● **WHAT THE TASK ASKS**:
Retype the records below exactly as they stand, omitting the pictures.

● **EXTRACTED INFORMATION**:
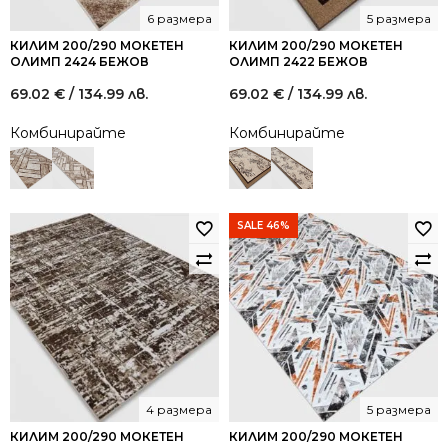
6 размера
5 размера
КИЛИМ 200/290 МОКЕТЕН
КИЛИМ 200/290 МОКЕТЕН
ОЛИМП 2424 БЕЖОВ
ОЛИМП 2422 БЕЖОВ
69.02
€
/ 134.99 лв.
69.02
€
/ 134.99 лв.
Комбинирайте
Комбинирайте
SALE 46%
4 размера
5 размера
КИЛИМ 200/290 МОКЕТЕН
КИЛИМ 200/290 МОКЕТЕН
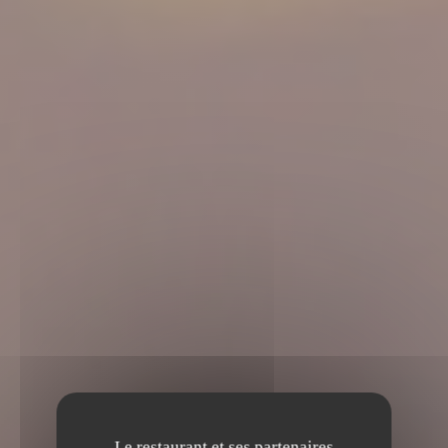
Le restaurant et ses partenaires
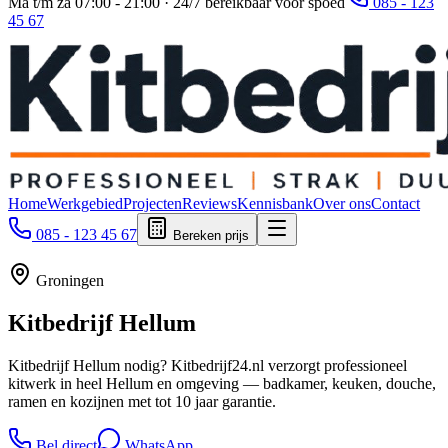
Ma t/m za 07:00 - 21:00 · 24/7 bereikbaar voor spoed
085 - 123
45 67
Home
Werkgebied
Projecten
Reviews
Kennisbank
Over ons
Contact
085 - 123 45 67
Bereken prijs
Groningen
Kitbedrijf
Hellum
Kitbedrijf Hellum nodig? Kitbedrijf24.nl verzorgt professioneel
kitwerk in heel Hellum en omgeving — badkamer, keuken, douche,
ramen en kozijnen met tot 10 jaar garantie.
Bel direct
WhatsApp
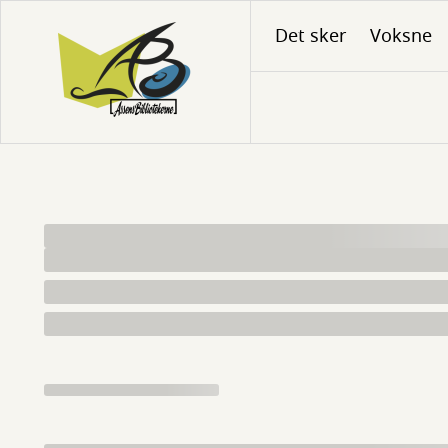
Gå
Det sker
Voksne
til
hovedindhold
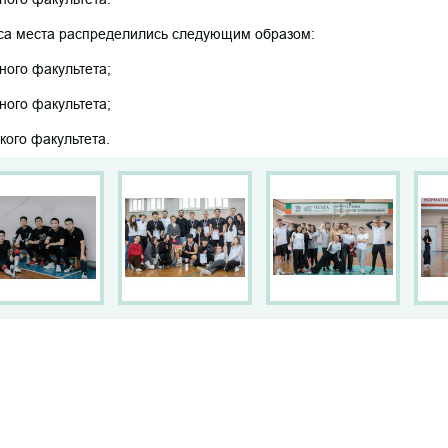
рса места распределились следующим образом:
бного факультета;
бного факультета;
ского факультета.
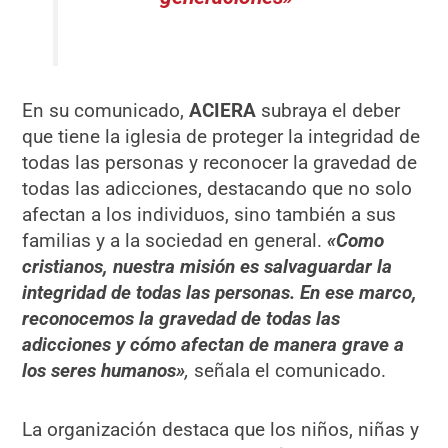
En su comunicado,
ACIERA
subraya el deber
que tiene la iglesia de proteger la integridad de
todas las personas y reconocer la gravedad de
todas las adicciones, destacando que no solo
afectan a los individuos, sino también a sus
familias y a la sociedad en general.
«Como
cristianos, nuestra misión es salvaguardar la
integridad de todas las personas. En ese marco,
reconocemos la gravedad de todas las
adicciones y cómo afectan de manera grave a
los seres humanos»
,
señala el comunicado.
La organización destaca que los niños, niñas y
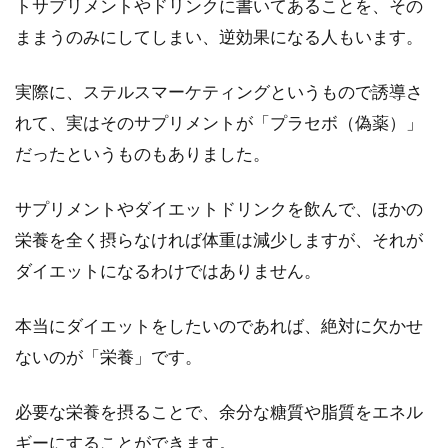
トサプリメントやドリンクに書いてあることを、その
みなさんは、ダイエット中に眠くなったことあ
ままうのみにしてしまい、逆効果になる人もいます。
りませんか？実は、カロリーを制限していると
きに眠く...
実際に、ステルスマーケティングというもので誘導さ
れて、実はそのサプリメントが「プラセボ（偽薬）」
だったというものもありました。
ダイエットでご飯抜きは逆効果！食
べていい量はどのくらい？
サプリメントやダイエットドリンクを飲んで、ほかの
栄養を全く摂らなければ体重は減少しますが、それが
ダイエット中のご飯で太ってしまうのでは？と
ダイエットになるわけではありません。
心配になってしまいますよね。しかし、痩せた
いからと...
本当にダイエットをしたいのであれば、絶対に欠かせ
ないのが「栄養」です。
30代女性の成功するダイエット！適
必要な栄養を摂ることで、余分な糖質や脂質をエネル
正カロリーと運動法は？
ギーにすることができます。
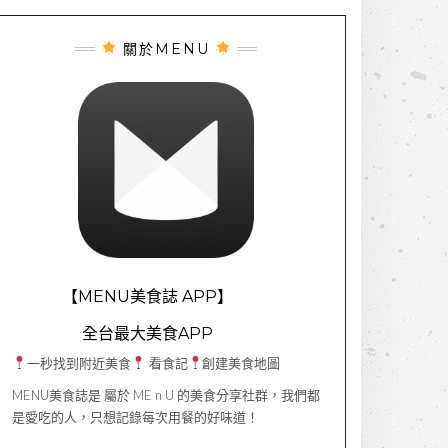
關於MENU
【MENU美食誌 APP】
全台最大美食APP
一秒找到附近美食
看食記
創建美食地圖
MENU美食誌是 屬於 ME n U 的美食分享社群，我們都
是愛吃的人，只想記錄每次用餐的好味道！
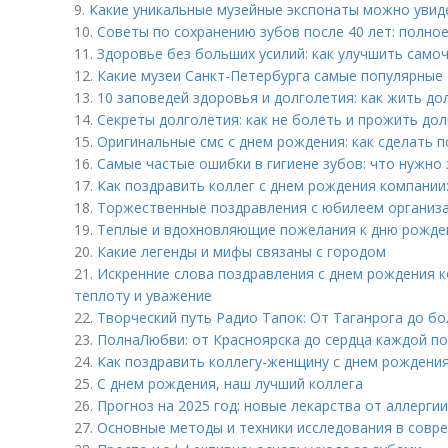
9.
Какие уникальные музейные экспонаты можно увид
10.
Советы по сохранению зубов после 40 лет: полно
11.
Здоровье без больших усилий: как улучшить само
12.
Какие музеи Санкт-Петербурга самые популярные 
13.
10 заповедей здоровья и долголетия: как жить до
14.
Секреты долголетия: как не болеть и прожить до
15.
Оригинальные смс с днем рождения: как сделать п
16.
Самые частые ошибки в гигиене зубов: что нужно
17.
Как поздравить коллег с днем рождения компании
18.
Торжественные поздравления с юбилеем организац
19.
Теплые и вдохновляющие пожелания к дню рожден
20.
Какие легенды и мифы связаны с городом
21.
Искренние слова поздравления с днем рождения к
теплоту и уважение
22.
Творческий путь Радио Тапок: От Таганрога до бо
23.
ПолнаЛюбви: от Красноярска до сердца каждой п
24.
Как поздравить коллегу-женщину с днем рождения
25.
С днем рождения, наш лучший коллега
26.
Прогноз на 2025 год: новые лекарства от аллергии
27.
Основные методы и техники исследования в совр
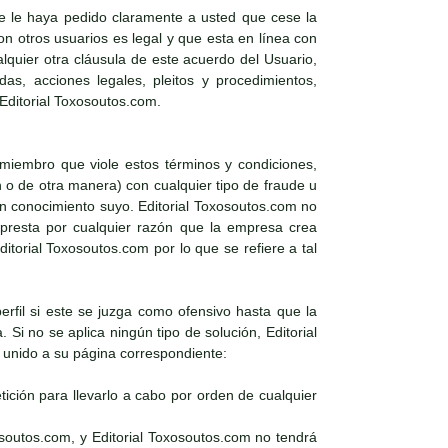
e le haya pedido claramente a usted que cese la
 otros usuarios es legal y que esta en línea con
alquier otra cláusula de este acuerdo del Usuario,
as, acciones legales, pleitos y procedimientos,
 Editorial Toxosoutos.com.
 miembro que viole estos términos y condiciones,
n o de otra manera) con cualquier tipo de fraude u
sin conocimiento suyo. Editorial Toxosoutos.com no
e presta por cualquier razón que la empresa crea
torial Toxosoutos.com por lo que se refiere a tal
perfil si este se juzga como ofensivo hasta que la
Si no se aplica ningún tipo de solución, Editorial
l unido a su página correspondiente:
ición para llevarlo a cabo por orden de cualquier
osoutos.com, y Editorial Toxosoutos.com no tendrá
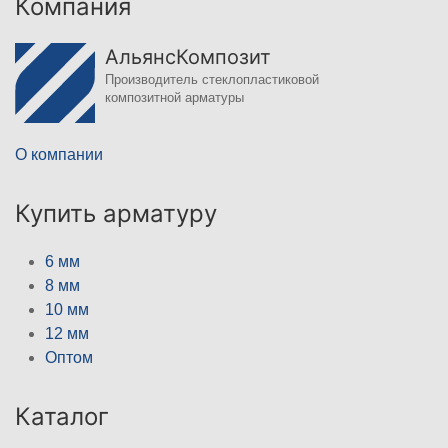
Компания
АльянсКомпозит
Производитель стеклопластиковой
композитной арматуры
О компании
Купить арматуру
6 мм
8 мм
10 мм
12 мм
Оптом
Каталог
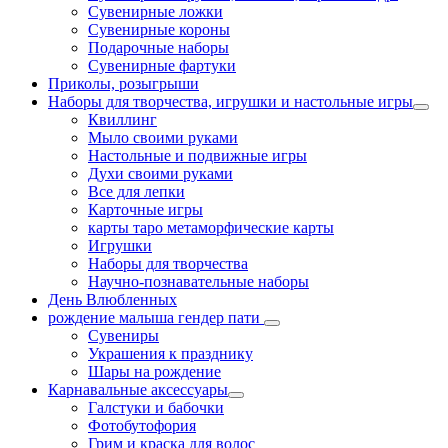
Сувенирные ложки
Сувенирные короны
Подарочные наборы
Сувенирные фартуки
Приколы, розыгрыши
Наборы для творчества, игрушки и настольные игры
Квиллинг
Мыло своими руками
Настольные и подвижные игры
Духи своими руками
Все для лепки
Карточные игры
карты таро метаморфические карты
Игрушки
Наборы для творчества
Научно-познавательные наборы
День Влюбленных
рождение малыша гендер пати
Сувениры
Украшения к празднику
Шары на рождение
Карнавальные аксессуары
Галстуки и бабочки
Фотобутофория
Грим и краска для волос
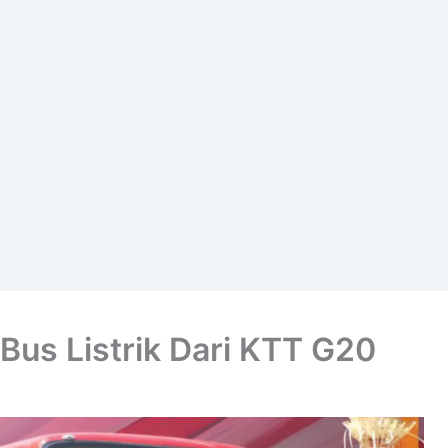
Bus Listrik Dari KTT G20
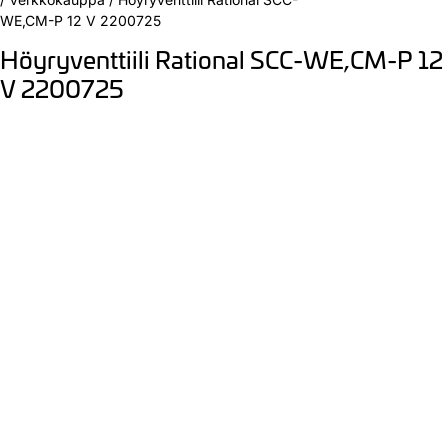
WE,CM-P 12 V 2200725
Höyryventtiili Rational SCC-WE,CM-P 12
V 2200725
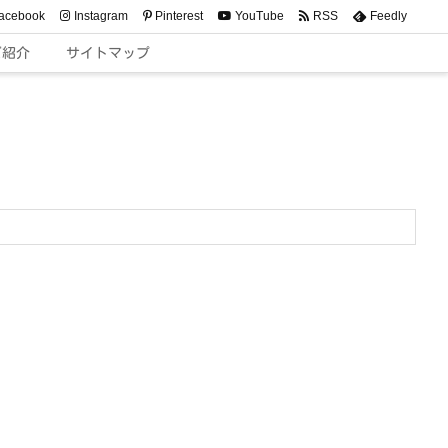
acebook
Instagram
Pinterest
YouTube
RSS
Feedly
ご紹介
サイトマップ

● **ANSWER TO THIS EXERCISE**:
6 размера
5 размера
КИЛИМ 200/290 МОКЕТЕН
КИЛИМ 200/290 МОКЕТЕН
ОЛИМП 2424 БЕЖОВ
ОЛИМП 2422 БЕЖОВ
69.02
€
/ 134.99 лв.
69.02
€
/ 134.99 лв.
Комбинирайте
Комбинирайте
SALE 46%
4 размера
5 размера
КИЛИМ 200/290 МОКЕТЕН
КИЛИМ 200/290 МОКЕТЕН
Le restaurant et ses partenaires
Ma t/m za 07:00 - 21:00 · 24/7 bereikbaar voor spoed
085 - 123
45 67
Home
Werkgebied
Projecten
Reviews
Kennisbank
Over ons
Contact
085 - 123 45 67
Bereken prijs
Groningen
Kitbedrijf
Hellum
Kitbedrijf Hellum nodig? Kitbedrijf24.nl verzorgt professioneel
kitwerk in heel Hellum en omgeving — badkamer, keuken, douche,
ramen en kozijnen met tot 10 jaar garantie.
Bel direct
WhatsApp
Gå
Det sker
Voksne
til
hovedindhold
рса места распределились следующим образом:
бного факультета;
бного факультета;
ского факультета.
En su comunicado,
ACIERA
subraya el deber
que tiene la iglesia de proteger la integridad de
todas las personas y reconocer la gravedad de
todas las adicciones, destacando que no solo
afectan a los individuos, sino también a sus
familias y a la sociedad en general.
«Como
cristianos, nuestra misión es salvaguardar la
integridad de todas las personas. En ese marco,
reconocemos la gravedad de todas las
adicciones y cómo afectan de manera grave a
los seres humanos»
,
señala el comunicado.
La organización destaca que los niños, niñas y
トサプリメントやドリンクに書いてあることを、その
みなさんは、ダイエット中に眠くなったことあ
ままうのみにしてしまい、逆効果になる人もいます。
りませんか？実は、カロリーを制限していると
きに眠く...
実際に、ステルスマーケティングというもので誘導さ
れて、実はそのサプリメントが「プラセボ（偽薬）」
だったというものもありました。
ダイエットでご飯抜きは逆効果！食
べていい量はどのくらい？
サプリメントやダイエットドリンクを飲んで、ほかの
栄養を全く摂らなければ体重は減少しますが、それが
ダイエット中のご飯で太ってしまうのでは？と
ダイエットになるわけではありません。
心配になってしまいますよね。しかし、痩せた
いからと...
本当にダイエットをしたいのであれば、絶対に欠かせ
ないのが「栄養」です。
30代女性の成功するダイエット！適
必要な栄養を摂ることで、余分な糖質や脂質をエネル
正カロリーと運動法は？
ギーにすることができます。
關於MENU
【MENU美食誌 APP】
全台最大美食APP
一秒找到附近美食
看食記
創建美食地圖
MENU美食誌是 屬於 ME n U 的美食分享社群，我們都
是愛吃的人，只想記錄每次用餐的好味道！
9.
Какие уникальные музейные экспонаты можно увид
10.
Советы по сохранению зубов после 40 лет: полно
11.
Здоровье без больших усилий: как улучшить само
12.
Какие музеи Санкт-Петербурга самые популярные 
13.
10 заповедей здоровья и долголетия: как жить до
14.
Секреты долголетия: как не болеть и прожить до
15.
Оригинальные смс с днем рождения: как сделать п
16.
Самые частые ошибки в гигиене зубов: что нужно
17.
Как поздравить коллег с днем рождения компании
18.
Торжественные поздравления с юбилеем организац
19.
Теплые и вдохновляющие пожелания к дню рожден
20.
Какие легенды и мифы связаны с городом
21.
Искренние слова поздравления с днем рождения к
теплоту и уважение
22.
Творческий путь Радио Тапок: От Таганрога до бо
23.
ПолнаЛюбви: от Красноярска до сердца каждой п
24.
Как поздравить коллегу-женщину с днем рождения
25.
С днем рождения, наш лучший коллега
26.
Прогноз на 2025 год: новые лекарства от аллергии
27.
Основные методы и техники исследования в совр
e le haya pedido claramente a usted que cese la
 otros usuarios es legal y que esta en línea con
alquier otra cláusula de este acuerdo del Usuario,
as, acciones legales, pleitos y procedimientos,
 Editorial Toxosoutos.com.
 miembro que viole estos términos y condiciones,
n o de otra manera) con cualquier tipo de fraude u
sin conocimiento suyo. Editorial Toxosoutos.com no
e presta por cualquier razón que la empresa crea
torial Toxosoutos.com por lo que se refiere a tal
perfil si este se juzga como ofensivo hasta que la
Si no se aplica ningún tipo de solución, Editorial
l unido a su página correspondiente:
ición para llevarlo a cabo por orden de cualquier
osoutos.com, y Editorial Toxosoutos.com no tendrá
Компания
АльянсКомпозит
Производитель стеклопластиковой
композитной арматуры
О компании
Купить арматуру
6 мм
8 мм
10 мм
12 мм
Оптом
Каталог
Сувенирные ложки
Сувенирные короны
Подарочные наборы
Сувенирные фартуки
Приколы, розыгрыши
Наборы для творчества, игрушки и настольные игры
Квиллинг
Мыло своими руками
Настольные и подвижные игры
Духи своими руками
Все для лепки
Карточные игры
карты таро метаморфические карты
Игрушки
Наборы для творчества
Научно-познавательные наборы
День Влюбленных
рождение малыша гендер пати
Сувениры
Украшения к празднику
Шары на рождение
Карнавальные аксессуары
Галстуки и бабочки
Фотобутофория
Грим и краска для волос
Bus Listrik Dari KTT G20
WE,CM-P 12 V 2200725
Höyryventtiili Rational SCC-WE,CM-P 12
V 2200725
acebook
Instagram
Pinterest
YouTube
RSS
Feedly
ご紹介
サイトマップ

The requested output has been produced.